Even if you're able to stop your application from having memory paged out to disk, you'll still run into the problem that the VMM might be paging out other programs to disk and that might potentially affect your performance as well. Not to mention that another application might start up and consume memory that you're currently occupying and thus resulting in some of your applications memory being paged out. How are you planning to deal with that?
There is a way to use non-pageable memory via the non-paged pool but (a) this pool is comparatively small and (b) it's used by device drivers and might only be usable from inside the kernel. It's also not really recommended to use large chunks of it unless you want to make sure your system isn't that stable.
You might want to revisit the design of your application and try to work around the possibility of having memory paged to disk before you either try to write your own VMM or turn a Windows machine into essentially a DOS box with more memory.
The standard solution is to not worry about "virtual" and worry about "dynamic".
The "virtual" part of virtual memory has to be looked at as a hardware function that you can only defeat by writing your own OS.

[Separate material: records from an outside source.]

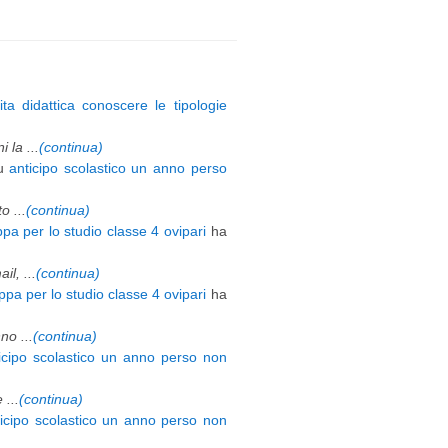
ita didattica conoscere le tipologie
 la ...
(continua)
u
anticipo scolastico un anno perso
 ...
(continua)
pa per lo studio classe 4 ovipari
ha
l, ...
(continua)
pa per lo studio classe 4 ovipari
ha
o ...
(continua)
icipo scolastico un anno perso non
 ...
(continua)
ticipo scolastico un anno perso non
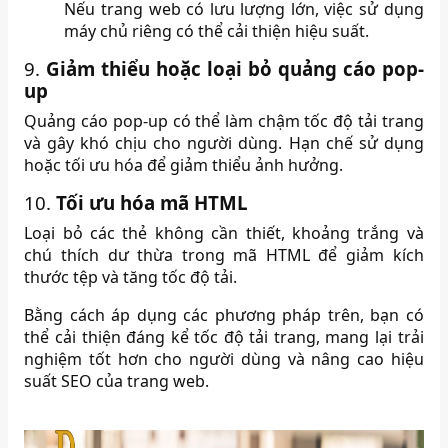
Nếu trang web có lưu lượng lớn, việc sử dụng
máy chủ riêng có thể cải thiện hiệu suất.
9.
Giảm thiểu hoặc loại bỏ quảng cáo pop-
up
Quảng cáo pop-up có thể làm chậm tốc độ tải trang
và gây khó chịu cho người dùng.
Hạn chế sử dụng
hoặc tối ưu hóa để giảm thiểu ảnh hưởng.
10.
Tối ưu hóa mã HTML
Loại bỏ các thẻ không cần thiết, khoảng trắng và
chú thích dư thừa trong mã HTML để giảm kích
thước tệp và tăng tốc độ tải.
Bằng cách áp dụng các phương pháp trên, bạn có
thể cải thiện đáng kể tốc độ tải trang, mang lại trải
nghiệm tốt hơn cho người dùng và nâng cao hiệu
suất SEO của trang web.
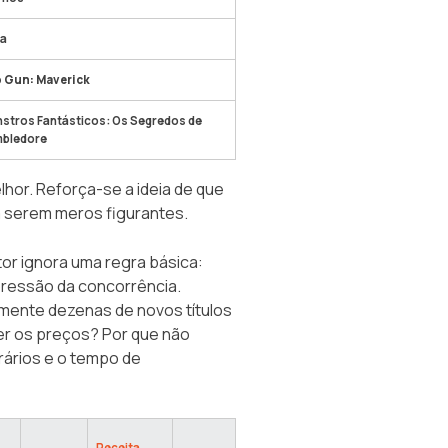
a
 Gun: Maverick
stros Fantásticos: Os Segredos de
bledore
hor. Reforça-se a ideia de que
 a serem meros figurantes.
or ignora uma regra básica:
 pressão da concorrência.
mente dezenas de novos títulos
ter os preços? Por que não
rários e o tempo de
Receita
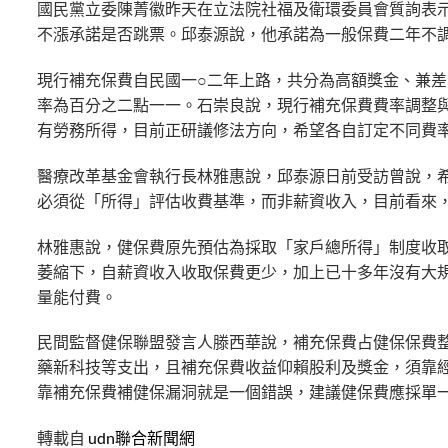
國民黨立委陳菁徽昨天在立法院社福及衛環委員會質詢表
不漲承諾是否跳票。邱泰源說，他承諾為一般保費二年不
現行補充保費自民國一○二年上路，共分為高額獎金、兼
率為百分之二點一一。石崇良說，現行補充保費費率調整
有勞務所得，目前正研議修法方向，希望各自訂定不同費
醫療改革基金會執行長林雅惠說，邱泰源日前受訪曾說，
必須從「所得」評估收費基準，而非薪資收入，目前看來
林雅惠說，健保費原先預估為採取「家戶總所得」制度收
萎縮下，自薪資收入收取保費更少，加上已十多年沒有大
量能付費。
民間監督健保聯盟發言人滕西華說，補充保費占健保保費
藥新科技等支出，且補充保費收益仰賴股利及獎金，須靠
靠補充保費補健保漏洞就是一個錯誤，建議健保費應採單
轉載自
udn聯合新聞網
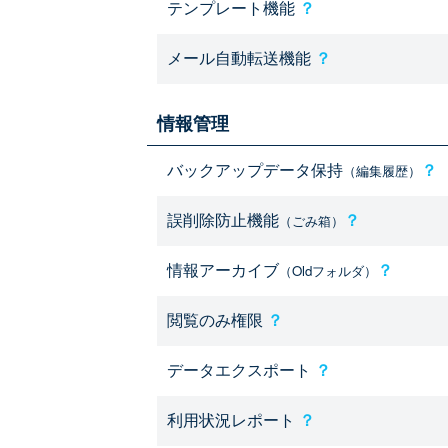
テンプレート機能
？
メール自動転送機能
？
情報管理
バックアップデータ保持
？
（編集履歴）
誤削除防止機能
？
（ごみ箱）
情報アーカイブ
？
（Oldフォルダ）
閲覧のみ権限
？
データエクスポート
？
利用状況レポート
？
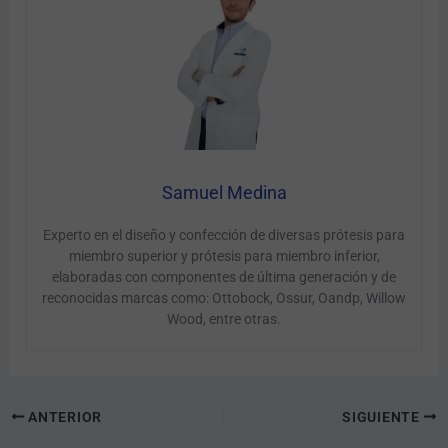
Samuel Medina
Experto en el diseño y confección de diversas prótesis para
miembro superior y prótesis para miembro inferior,
elaboradas con componentes de última generación y de
reconocidas marcas como: Ottobock, Ossur, Oandp, Willow
Wood, entre otras.
ANTERIOR
SIGUIENTE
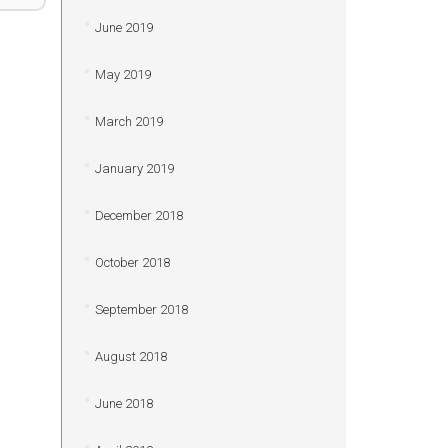
June 2019
May 2019
March 2019
January 2019
December 2018
October 2018
September 2018
August 2018
June 2018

The dynamic allocation of objects, however, is simply your application program's design.
Statically allocate simple arrays of the objects you'll need. Use those arrays of objects. Increase and decrease the size of those statically allocated arrays until you have performance problems.
Ouch. Non-paged pool (the amount of RAM which cannot be swapped or allocated to processes) is typically 256 MB. That's 12.5% of RAM on a 2GB machine. If another 90% of physical RAM would be allocated to a process, that leaves either -2,5% for all other applications, services, the kernel and drivers. Even if you'd allocate only 85% for your app, that would still leave only 2,5% = 51 MB.